By CAROLINE BECK, Alabama Daily News
Newly elected state Rep. Andy Whitt, R-Harvest, wants to use his decades of experience in the banking industry to help Alabama businesses grow.
Whitt’s family has called north Alabama home for seven generations. Representing House District 6, which includes portions of Madison and Limestone counties, is Whitt’s first public office.
The seat was previously held by Rep. Phil Williams, R-Huntsville. He didn’t seek re-election in 2018.
Whitt started as a bank teller and worked his way up to senior vice president/Madison County executive for First National Bank. He oversees the bank’s presence and growth into the north Alabama market.
Whitt has also been heavily involved in his community through volunteer work, including at Elkwood Village, a special needs home. He’s an Athens Rotary Club Board member and local chamber of commerce member.
Since Whitt and his family have deep roots in north Alabama, he is passionate about going to Montgomery to properly represent the district. He will serve on the House’s Economic Development and Tourism Committee, Commerce and Small Business Committee, and Financial Services Committee.
Whitt says that one of his main focuses during the upcoming legislative session will be cutting red tape so that small businesses in Alabama are able to thrive. He’s working on a bill that would allow documents to be electronically signed and notarized online.
Eight Questions with Rep. Andy Whitt
Caroline Beck: So tell me what first made you want to get into politics? Was there any one moment that made you decide to start running?
Rep. Andy Whitt: My desire to serve others led me to get involved in politics. Since childhood, I was taught the importance of hard work and taking time to always give back to the community that has blessed our family for years. I really don’t think that there was any one instance that prompted my decision to run for office. It was the culmination of years of volunteer work and seizing the opportunity to carry my skillset to the Alabama House of Representatives. As a community banker, I understand what it’s like for small business owners, the challenges of local government and the importance to work together for the common good.
CB: What is your favorite thing to do in your down time?
AW: Any down time that I have is usually spent with my family. We love to travel and have been blessed to see a large part of the U.S, as well as several foreign countries. We really enjoy taking old-fashioned road trips and exploring historical places. I’m lucky that although my children are teenagers, they still think it’s cool to go on road trip adventures with mom and dad.
CB: What is one thing that your constituents would be surprised to know about you?
AW: I think people would be surprised to know that I am an avid antique collector. I was a “picker” before it became popularized by TV shows. I began in my early teenage years collecting antique thermometers, signs and Case knives. This evolved into accumulating autographs, classic books, Browning shotguns and now classic cars. I think at last count I had over 1,500 autographs on books, bats and baseballs.
CB: What is something about your district that many people living outside of it don’t know about it? What is your favorite thing about your district?

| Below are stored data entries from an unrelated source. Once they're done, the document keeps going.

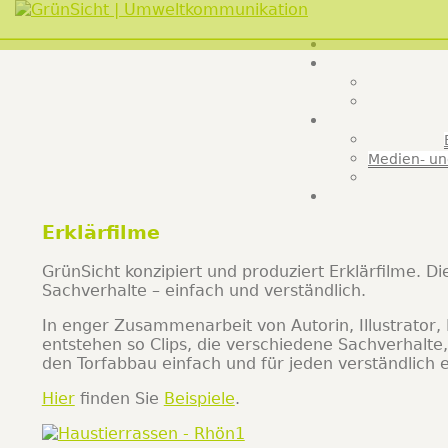
GrünSicht | Umw
Franzis Brüse
Medien- un
Erklärfilme
GrünSicht konzipiert und produziert Erklärfilme. D
Sachverhalte – einfach und verständlich.
In enger Zusammenarbeit von Autorin, Illustrator,
entstehen so Clips, die verschiedene Sachverhalt
den Torfabbau einfach und für jeden verständlich e
Hier
finden Sie
Beispiele
.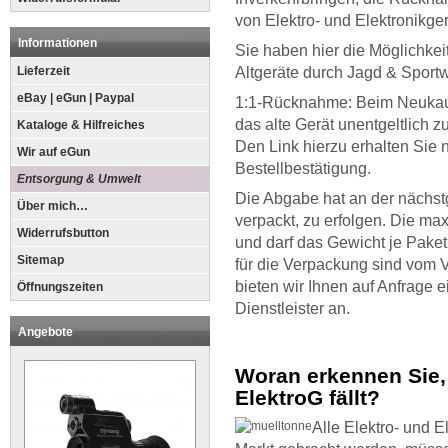
von Elektro- und Elektronikge
Informationen
Sie haben hier die Möglichkei
Lieferzeit
Altgeräte durch Jagd & Sport
eBay | eGun | Paypal
1:1-Rücknahme: Beim Neukauf
das alte Gerät unentgeltlich 
Kataloge & Hilfreiches
Den Link hierzu erhalten Sie n
Wir auf eGun
Bestellbestätigung.
Entsorgung & Umwelt
Die Abgabe hat an der nächst
Über mich…
verpackt, zu erfolgen. Die ma
Widerrufsbutton
und darf das Gewicht je Paket
Sitemap
für die Verpackung sind vom 
bieten wir Ihnen auf Anfrage 
Öffnungszeiten
Dienstleister an.
Angebote
Woran erkennen Sie, 
ElektroG fällt?
Alle Elektro- und E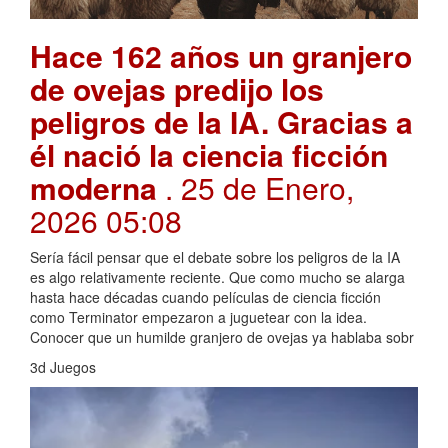
Hace 162 años un granjero
de ovejas predijo los
peligros de la IA. Gracias a
él nació la ciencia ficción
moderna
. 25 de Enero,
2026 05:08
Sería fácil pensar que el debate sobre los peligros de la IA
es algo relativamente reciente. Que como mucho se alarga
hasta hace décadas cuando películas de ciencia ficción
como Terminator empezaron a juguetear con la idea.
Conocer que un humilde granjero de ovejas ya hablaba sobr
3d Juegos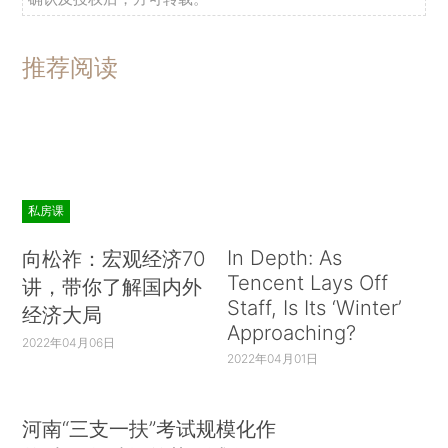
推荐阅读
私房课
In Depth: As
向松祚：宏观经济70
Tencent Lays Off
讲，带你了解国内外
Staff, Is Its ‘Winter’
经济大局
Approaching?
2022年04月06日
2022年04月01日
河南“三支一扶”考试规模化作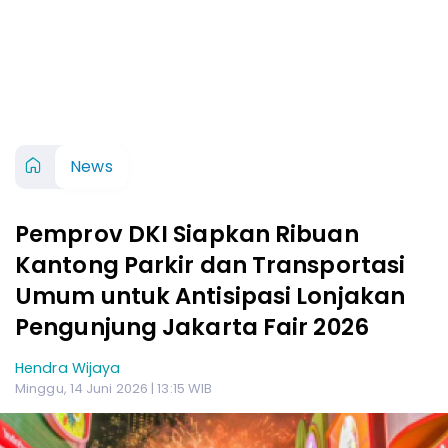
News
Pemprov DKI Siapkan Ribuan
Kantong Parkir dan Transportasi
Umum untuk Antisipasi Lonjakan
Pengunjung Jakarta Fair 2026
Hendra Wijaya
Minggu, 14 Juni 2026 | 13:15 WIB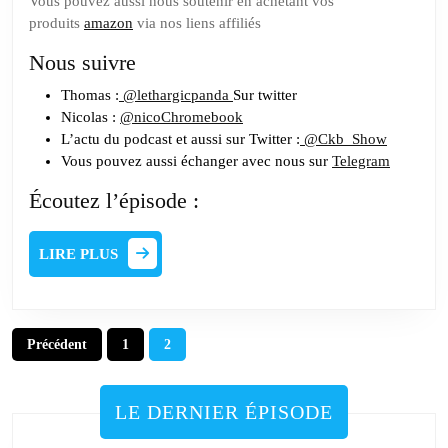
Vous pouvez aussi nous soutenir en achetant vos
produits
amazon
via nos liens affiliés
Nous suivre
Thomas :
@lethargicpanda
Sur twitter
Nicolas :
@nicoChromebook
L’actu du podcast et aussi sur Twitter :
@Ckb_Show
Vous pouvez aussi échanger avec nous sur
Telegram
Écoutez l’épisode :
LIRE
LIRE PLUS
PLUS
Pagination
Précédent
1
2
des
publications
LE DERNIER ÉPISODE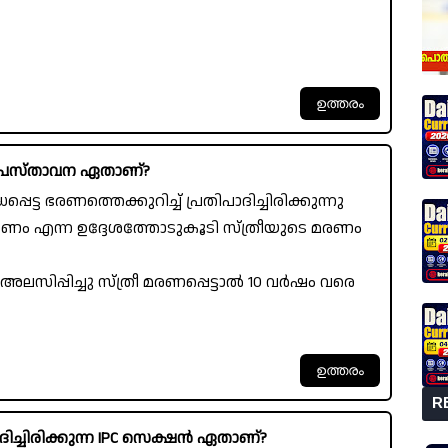
ായ പ്രസ്താവന ഏതാണ്?
ട്ട ഭരണത്തെക്കുറിച്ച് പ്രതിപാദിച്ചിരിക്കുന്നു
്കണം എന്ന ഉദ്ദേശത്തോടുകൂടി സ്ത്രീയുടെ മരണം
ലസിപ്പിച്ചു സ്ത്രീ മരണപ്പെട്ടാൽ 10 വർഷം വരെ
R
ദിച്ചിരിക്കുന്ന IPC സെക്ഷൻ ഏതാണ്?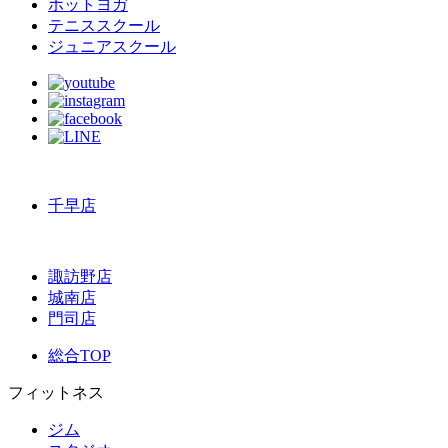
ホットヨガ
テニススクール
ジュニアスクール
千早店
諏訪野店
城南店
門司店
総合TOP
フィットネス
ジム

AW: People would be surprised to know exactly how diverse District 6 really is. From the rural farmland of Limestone and north Madison counties, to the second largest research park in the country, District 6 is truly blessed with a wide variety of economic resources. Huntsville is known as the Rocket City and has set the stage for the United States space program. Cummings Research Park and HudsonAlpha are world renowned for their creativity, research and innovation.
CB: I also wonder if you could talk a little bit about your time working in the financial world and any experiences and knowledge you will take to the State House with you?
AW: Being a community banker for nearly 25 years has taught me many things. I believe having knowledge in business, balancing budgets and understanding the importance of living within one’s means will add a skillset that is often uncommon in today’s government. I’ve witnessed firsthand the struggles of small businesses and everyday, hard-working citizens. My soft skills, such as the ability to build relationships and have civil conversations, will also help make my work in the State House more productive.
CB: What are the top issues that you are the most passionate about tackling in your first term?
AW: Everyone is talking about our state’s infrastructure needs, and I completely agree that something has to be done. I, along with many Alabamians, view it as a crucial need of any current and future economic developments. While I’ve not seen any specific details, infrastructure funding must be addressed. I am also passionate about cutting red tape and making it easier to do business in Alabama. Let’s make sure that we support our local businesses and that the state is not seen as a burden or roadblock. Alabama is open for business and we want our citizens to have good-paying jobs.
CB: Are there any bills that you have your eye on in the future or that have already been discused so far that you are involved in?
AW: There are a few bills that I’ve looked at and that I’m currently working on or will support when presented. Going back to the ease of doing business, I am looking at a bill that would allow documents to be electronically signed and notarized online. If we can help speed up the process, stop inconveniencing the consumer’s time or travels, and make conducting business safe and easy; then it just makes sense.
CB: Anything else about yourself that you would want people to know about?
AW: The lack of opposition during the campaign and subsequent election has been extremely humbling for me and my family. I have the utmost respect for this office and the people of District 6. I feel very fortunate to have been given this opportunity.